A better way to size bolts

One assembly task often calls for sizing bolts and finding the effect of the connection on the whole assembly. Analysis experts generally acknowledge that it's difficult to model bolt behavior in a finite-element simulation, as indicated in several recent articles (MACHINE DESIGN, December 12, 2004 and February 3, 2005).

"Simulating bolts in finite-element assemblies requires a great deal of knowledge and time," says Ramesh Ramalingam, a product manager with Solid-Work's Cosmos division in Los Angeles.

"Those doing analyses are asked to do more and so need help with these problems. The good news is that the latest simulation software handles a lot of the former complexity. For example, rather than having to manually define bolt behavior, software such as Cosmos, has virtual-bolt connectors that make it easier and faster to analyze assemblies that contain bolts and screws. Virtual connections consider the effects of bolt pretension and shear, especially when the bolt diameter is the same as the bolt-hole diameter in the flange. Users can also find axial and shear reactions at the bolt to determine its size, or whether clamping force generated by the bolt and the tightening torque is sufficient to overcome external loads," says Ramalingam.

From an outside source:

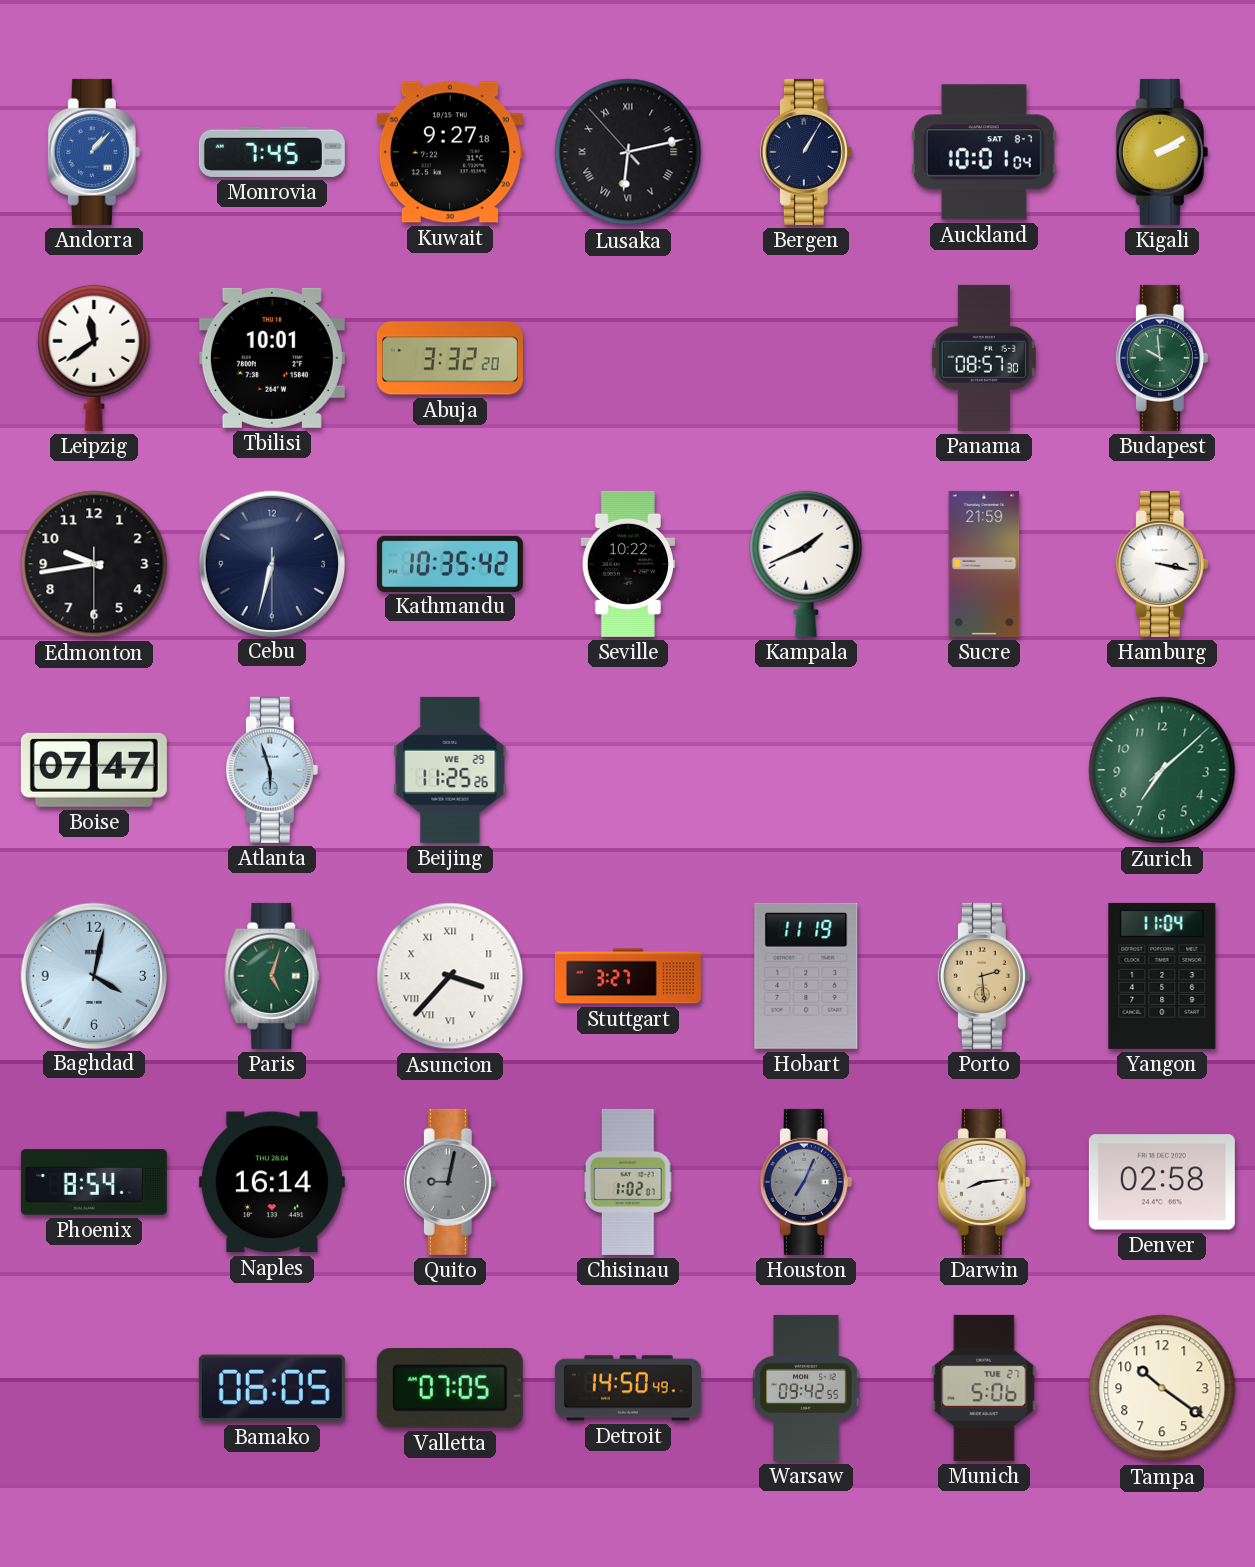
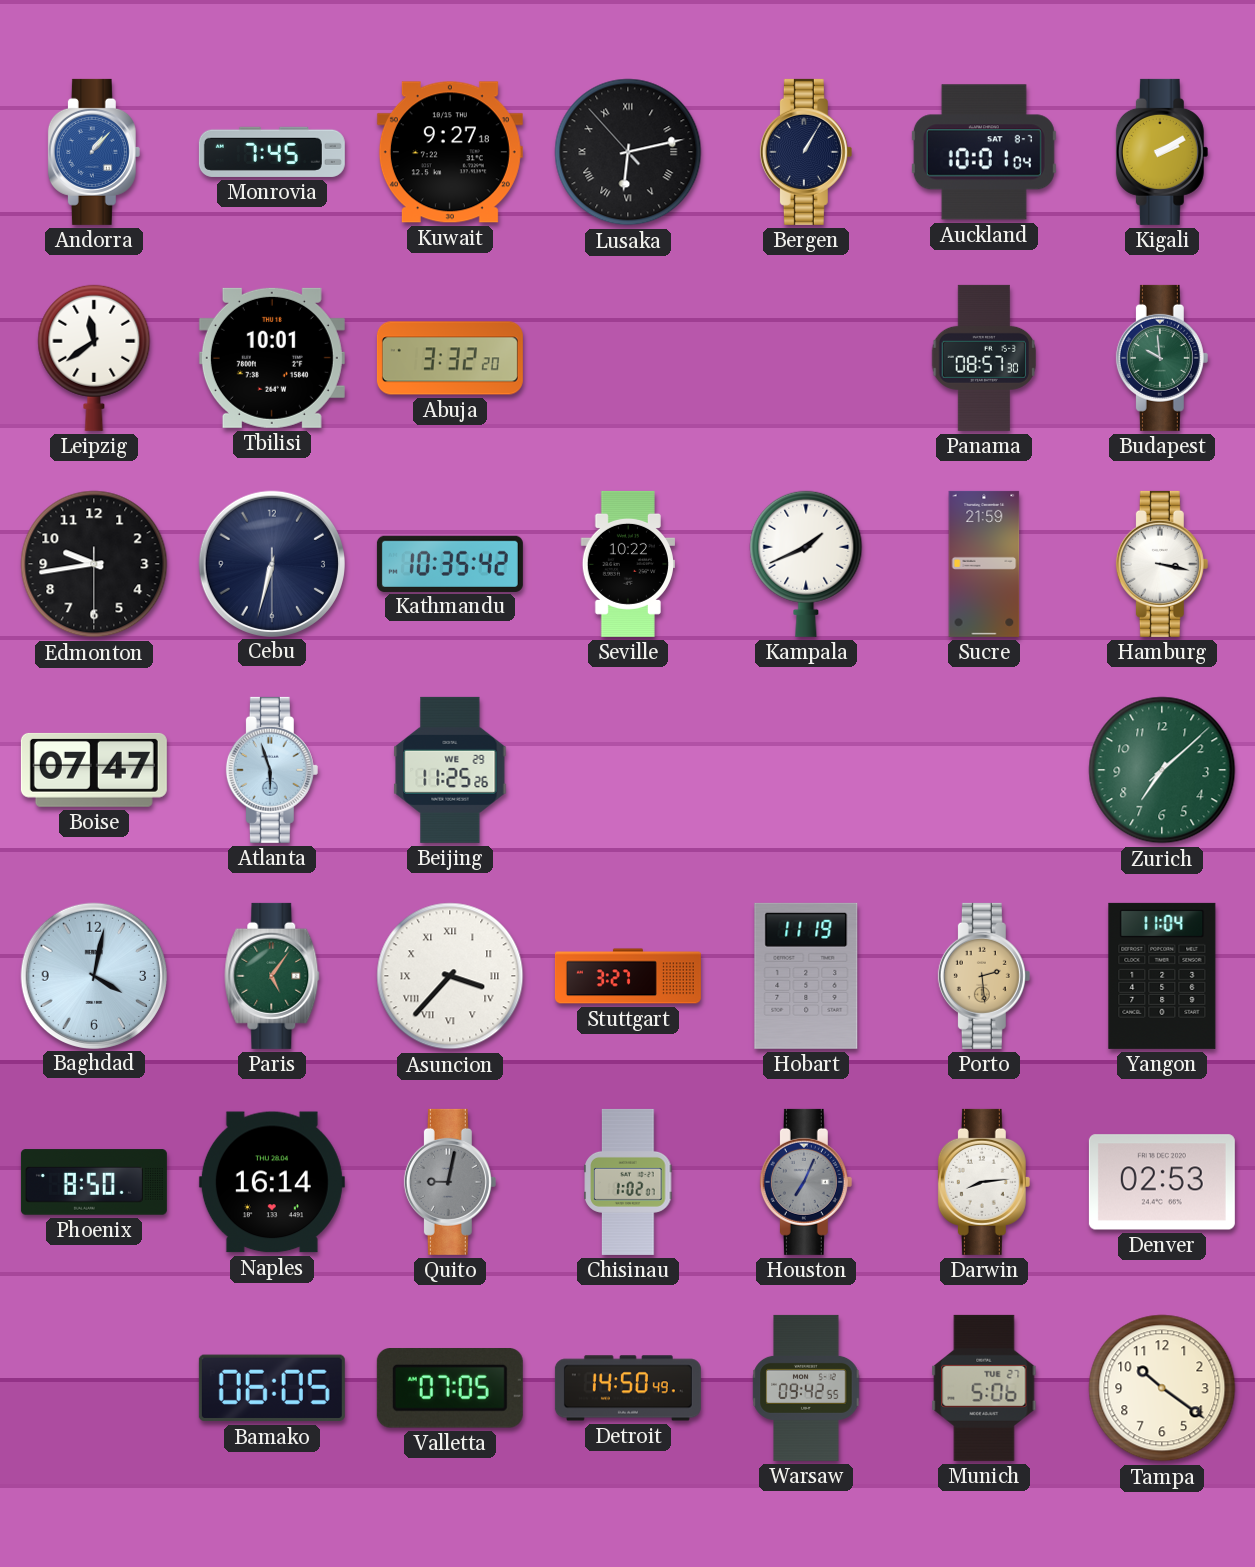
Paris: 5:03 -> 5:06
Phoenix: 8:54 -> 8:50
Denver: 02:58 -> 02:53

The concepts behind virtual-bolt connectors are the same as those used by dedicated analysts. "The program takes no shortcuts in accuracy. Rather, it offers a simple interface, calling for straightforward input, while handling many tasks in software that were performed by analysts," he adds.

Take a large ball valve with flanges, for example. The task will be to find the loads on the bolts. "Users must first identify the bolt shank, nut (when threaded holes are used, nuts won't be), bolt diameter, material, and flange faces that contact the bolt head."

The software computes bolt preload when users supply a tightening torque as well as a torque coefficient to account for thread friction. All these inputs are defined in a single dialog. After reaching a solution, the software provides axial force, shear force, and bending moments acting on the bolt.

A virtual-bolt connector, however, doesn't provide stress distributions on the nut and bolt. Instead, it finds the effect of the bolt on the parts adjacent to it, or on the overall assembly. "When such stress distributions are important, users can model bolt behavior by including the solid models of bolts and nuts, and apply contact conditions rather than the virtual-bolt connector," adds Ramalingam.

The FEA software models the bolt shank with a beam element and connects the contact face between the bolt head and flange with rigid bar elements. "The other end of the bolt shank is similarly connected to the contact face between the nut and flange using another set of rigid bar elements. The software models bolt preload by applying an axial force on the beam. The beam element is a tensiononly element that resists tension but not compression. When the bolt shank and hole area are a tight fit, the software models shear by connecting rigid bar elements between the flange-hole faces and bolt shank," he says.

Ramalingam admits that because rigid bars connect the beam with flange faces, stresses close to the bolt-nut area may not be accurate. "However, this effect decreases gradually until it practically disappears in regions about one bolt diameter away from the bolt faces."

"Bolt connectors simplify bolt modeling, making it easy for novice analysts to work on assemblies with bolts and screws. They don't have to worry about where to put beam elements, what stiffness to assign bars and beams, or what axial force to apply to simulate the tightening torque. In addition, if users model just virtual-bolt connections, they would have to manually define the beam and bar elements," says Ramalingam.